И, действительно, командир поднял огромную машину в звёздное небо красиво и легко. Через час бортпроводницы всех покормили, раздали газеты утренние и каждому пожелали приятного полёта. Каждому персонально. Все их поблагодарили и стали дремать. И вот только когда до посадки желанной оставалось полчаса, даже те пассажиры, которых работа посылала в важные командировки только по воздуху для ускорения деловых решений, даже они почувствовали и поняли, что творится нечто не просто необычное, а жутковатое.
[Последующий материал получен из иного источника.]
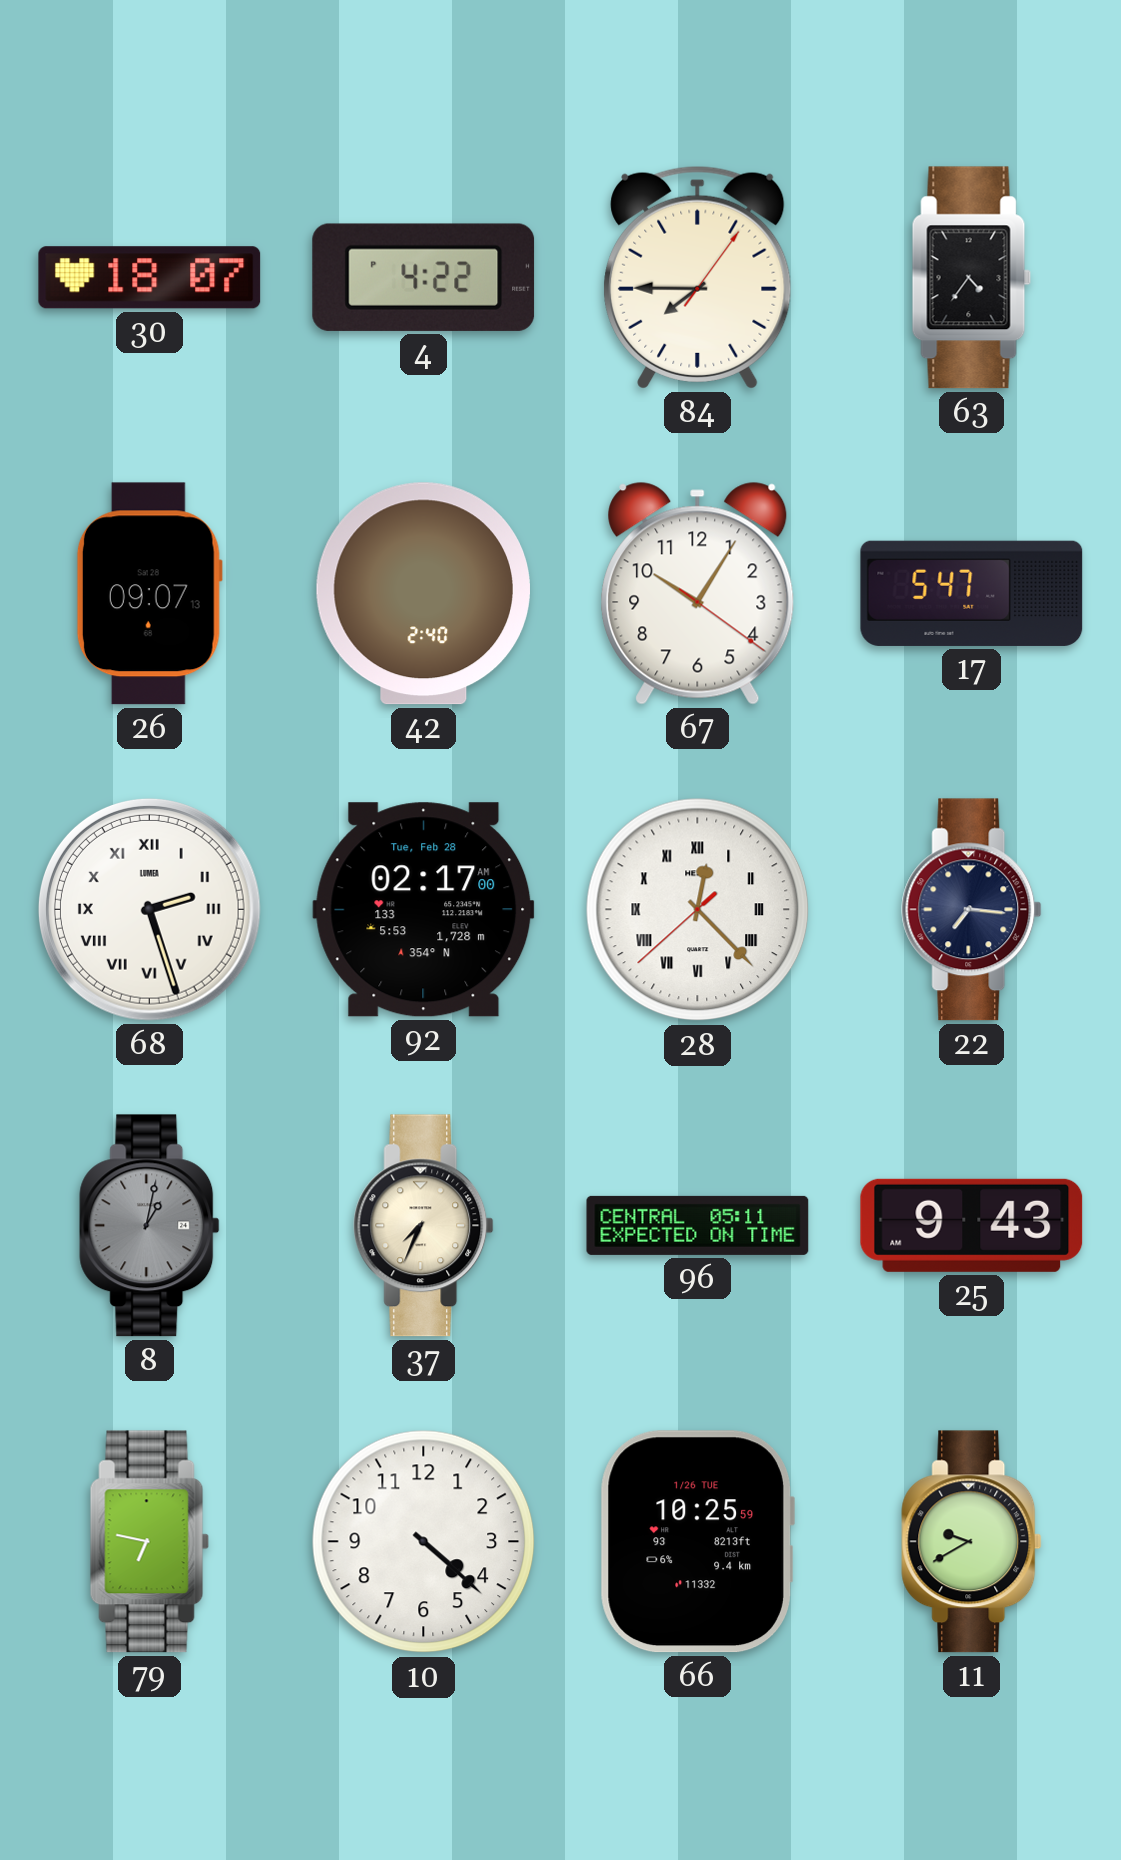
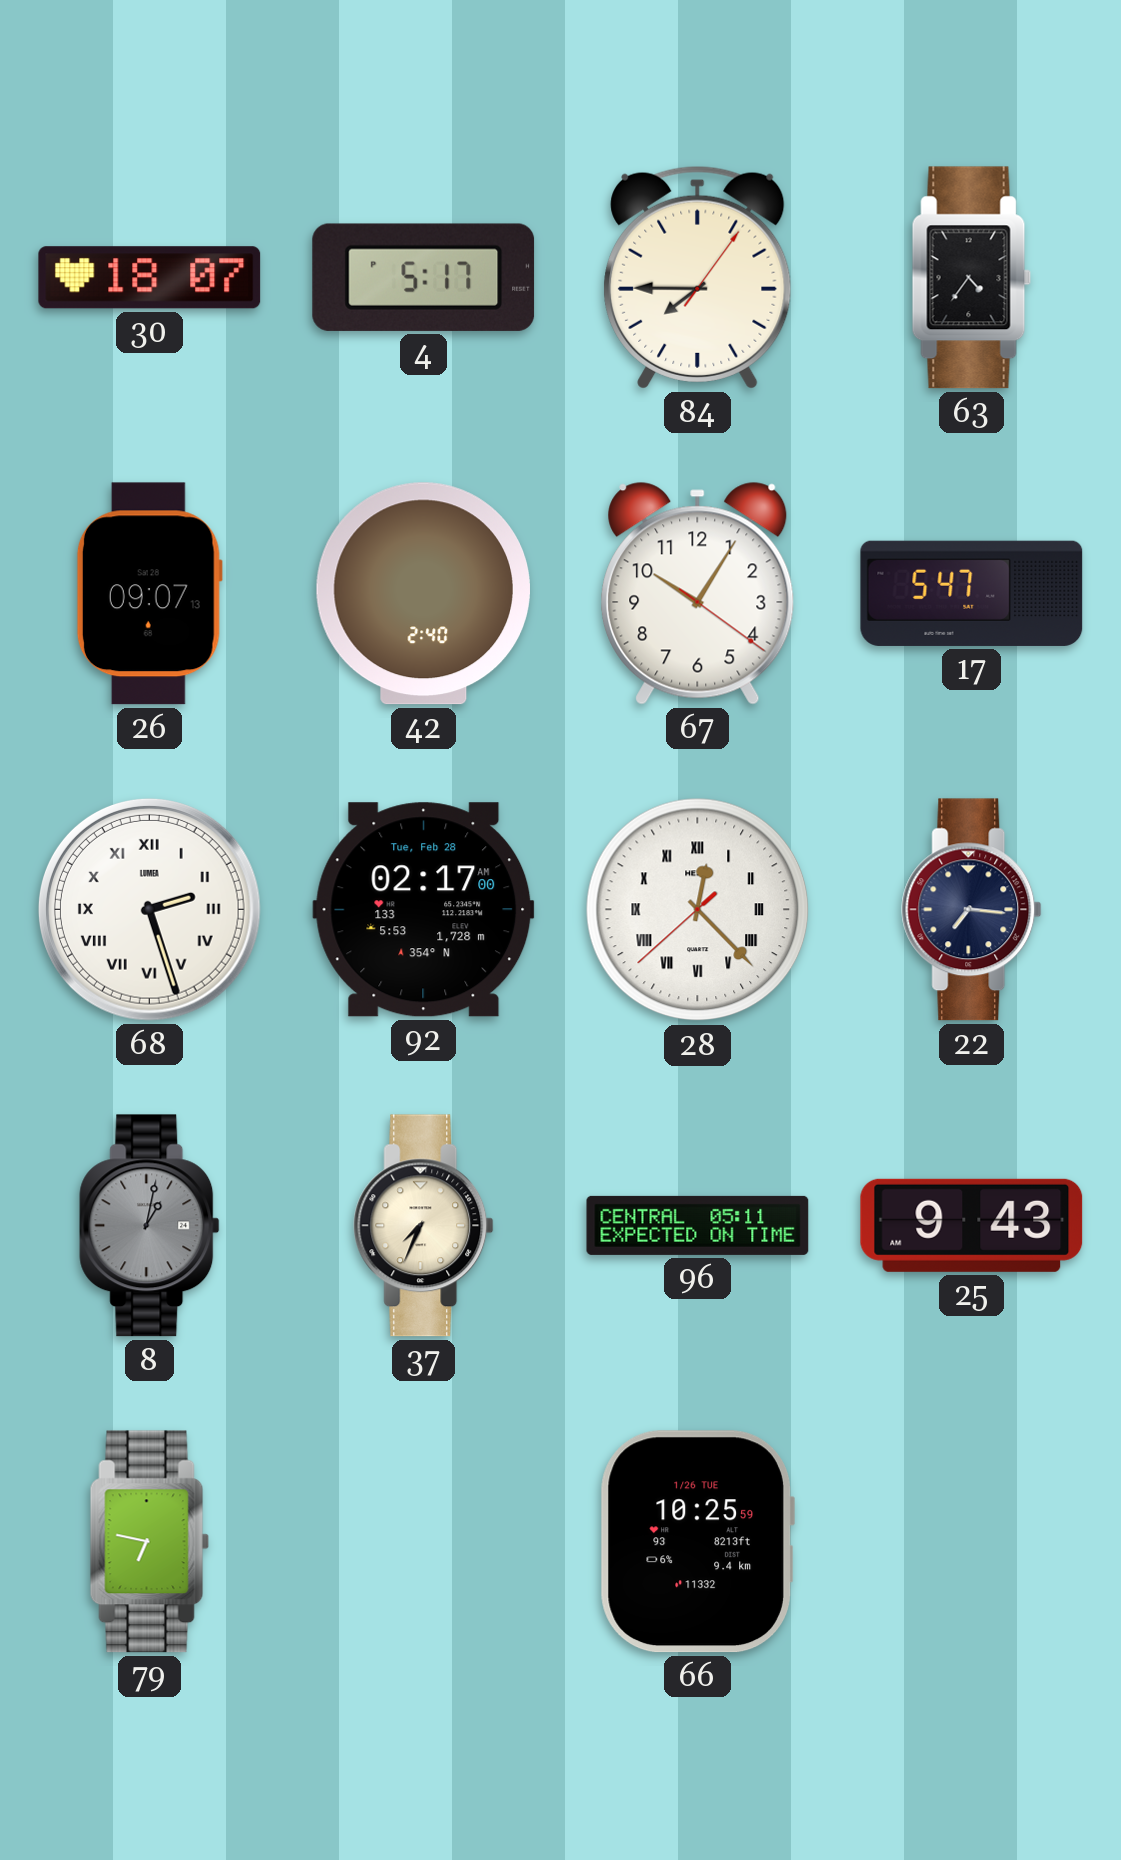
4: 4:22 -> 5:17
10: 4:22 -> none
11: 9:40 -> none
— Сейчас прошу всех плотнее пристегнуть ремни, — сказал по радио командир. — Входим в зону повышенной турбулентности. Проще говоря — будет сильная болтанка. Воздушные ямы будут часто попадаться. Разная динамика и направление потоков воздуха. Разное давление. Тряска эта совершенно безопасна, хотя и неприятна. Но вы не переживайте. Всё будет хорошо.
— Странно, — шепнул бородатый мужчина соседке, которая увлечённо вчитывалась в умный, видимо, текст книжки «Преимущество системы школьного образования в СССР перед западными методиками». — Я вот минимум два раза в месяц летаю по всему Союзу. Я артист разговорного жанра. Одиночка. Стихи, рассказы великих людей читаю. Да… Отвлёкся. — Так вот, значит. В первый раз слышу, чтобы командир корабля рассказывал про турбулентность и уговаривал народ не бояться. Очень странно.
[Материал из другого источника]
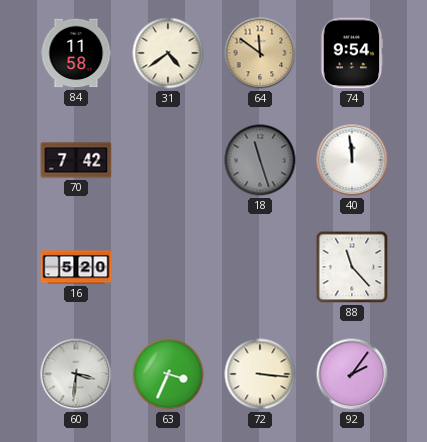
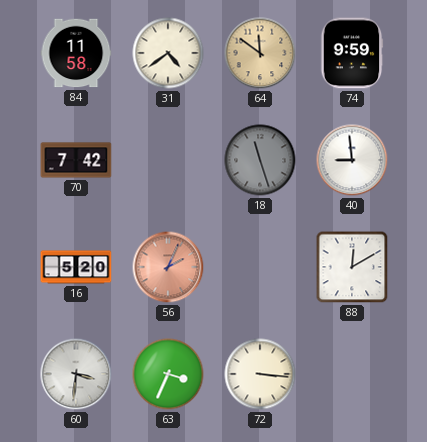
74: 9:54 -> 9:59
40: 11:59 -> 8:59
56: none -> 2:04
88: 11:23 -> 12:10
92: 2:06 -> none
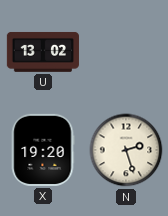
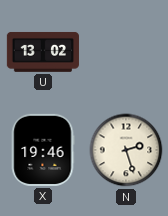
X: 19:20 -> 19:46
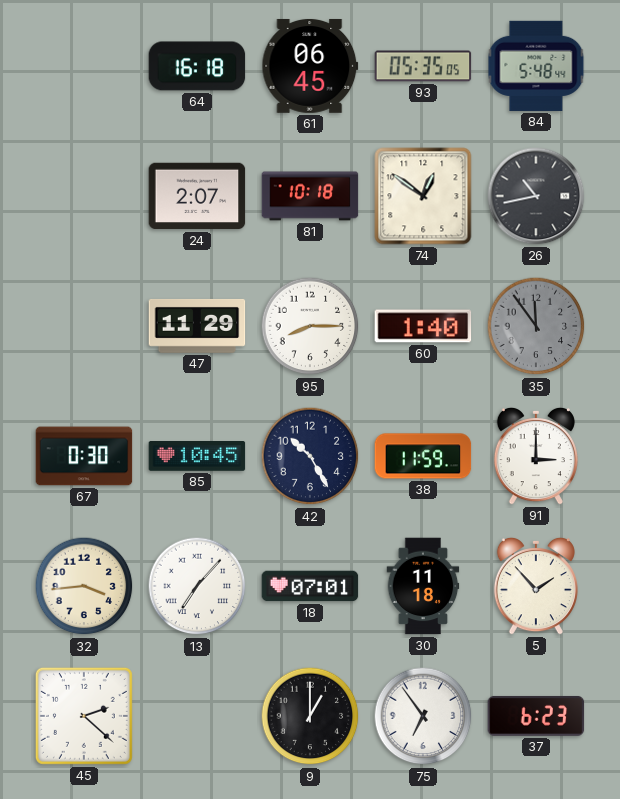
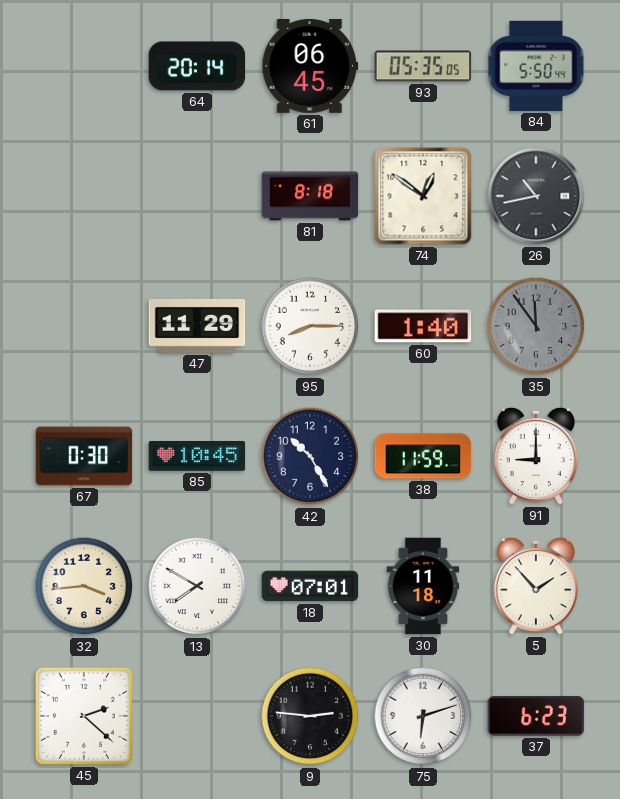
64: 16:18 -> 20:14
84: 5:48 -> 5:50
24: 2:07 -> none
81: 10:18 -> 8:18
91: 3:00 -> 9:00
13: 7:07 -> 7:50
9: 1:00 -> 2:46
75: 6:54 -> 6:12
— Не попадались вам культурные, интеллигентные лётчики, — улыбнулась учительница Майя Аркадьевна Зимина.
Она договорить не успела. Внезапно огромная дрожащая ладонь неведомого небесного монстра стала поднимать самолёт вверх. Он поднимался ровно, быстро, не качаясь и не задирая нос. Его трясло так же как в очень сильном приступе судороги содрогают эпилептика. Весь корпус «ИЛ-18» скрипел, трещал, подчиняясь бессильно небу и, судя по силе треска, заглушившем шум пропеллеров, он должен был рассыпаться на мелкие кусочки. Многие глядели в иллюминаторы выпученными глазами и видели, что самолёт машет крыльями почти как птица.
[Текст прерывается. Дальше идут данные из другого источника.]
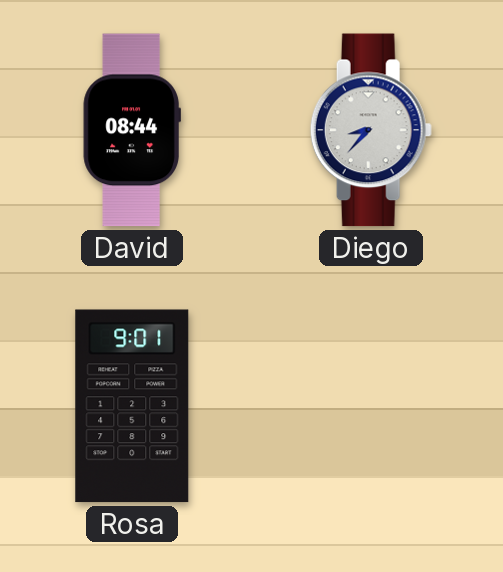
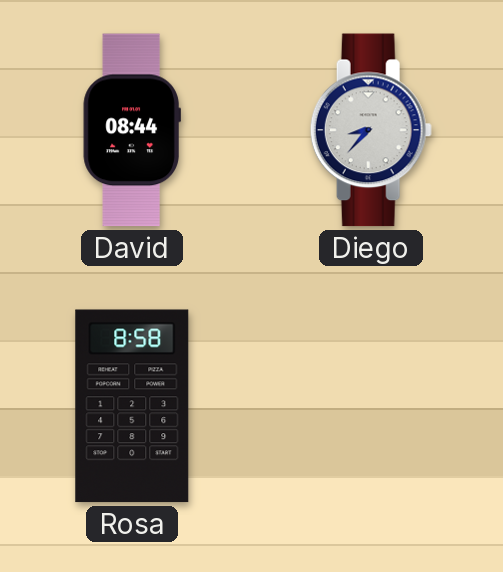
Rosa: 9:01 -> 8:58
— А-а-а-а-о-о-о! — эти буквы, вырвавшиеся из десятков глоток как пар под огромным давлением вылетает между колёс паровоза, этот крик не был знаком испуга. Это больше походило на предсмертный стон. — А а-а-а- о-о-о-о-о!!!
Секунд десять аэроплан кто-то всесильный поднимал вверх, а при этом даже учёному Олегу Половцеву, кандидату технических наук было ничего не понятно. И как-то обосновать этот подъём строго вертикальный, и треск переборок фюзеляжа без видимых причин — он не смог, когда сосед слева дёрнул его за рукав.
— Что это? Куда нас тащит? Мы разобьёмся?!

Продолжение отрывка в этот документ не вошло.